Gustav Klimt, Minerva ou Palas Atena (1898).
Imagem daqui.
«CARÁCTER POSITIVO DA ARTE
A arte é a coisa santa da humanidade. Entre o sentimento religioso, apaixonado mas confuso e ilusório, e a Ciência, luminosa e segura mas fria, há uma região serena e clara aonde a transparência do ar consente aos olhos do espírito perceber na correcção inteira de suas linhas, a forma puríssima da Verdade, sem que por isso o coração bata com menos força, sem que por isso deixe de crer, de amar e de ser vivo. É esse o domínio eterno da Arte. (...) A viva claridade do pensamento e o ardor irresistível da paixão, a Ciência e a Religião, esses dois elementos rivais, quase contraditórios do movimento humano, encontram-se naquela alta e serena região, tocam-se, reconhecem-se... e abraçam-se como irmãos reconciliados.
Deste abraço ideal, santo e desinteressado, desta abençoada reconciliação da inteligência e do coração, nasce a coisa entre todas formosa e alta, a divindade mais cara à alma dos homens, a Beleza, e a sua forma visível, a Arte.

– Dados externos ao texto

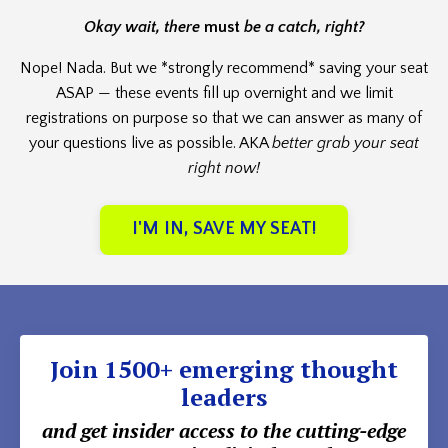
Okay wait, there
must
be a catch, right?
Nope! Nada. But we *strongly recommend* saving your seat
ASAP — these events fill up overnight and we limit
registrations on purpose so that we can answer as many of
your questions live as possible. AKA
better grab your seat
right now!
I'M IN, SAVE MY SEAT!
Join 1500+ emerging thought
leaders
and get insider access to the cutting-edge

É o corpo ondeante e voluptuoso da Quimera sustentando a fronte grave e reflectida da Palas Ateniense. É o sonho e a realidade, unidos, harmonizados enfim pela mão omnipotente dalgum Deus desconhecido, num mundo novo de surpresas e maravilhas. O último termo do pensamento, o último termo da paixão acham-se ser o mesmo, comum para ambos, diferente dum e do outro, mas deixando perceber, através da transparência da sua síntese harmoniosa, a cor de cada uma das almas de que se compõe. Nem podia ser doutro modo. A desarmonia pode existir nos factos do mundo, nas formas aparentes; jamais nas leis eternas. E os actos do espírito se parecem contradizer-se, se flutuam encontrados, no fundo o movimento é o mesmo e a contradição visível esconde uma concordância íntima profundíssima, porque o espírito é uno e simples. A intuição e a ideia são apenas duas ondas produzidas pelo mesmo impulso; duas vozes da mesma boca, duas expressões do mesmo olhar. O que deseja o coração, o que quer a inteligência é uma coisa só: luz e amor: a verdade que se vê e a verdade que se sente. (...)»
Antero de Quental, "Arte e Verdade - Carácter Positivo da Arte", in Prosas da Época de Coimbra, edição crítica organizada por António Salgado Júnior, Lisboa, Livraria Sá da Costa Editora, 1973, pp. 232-233.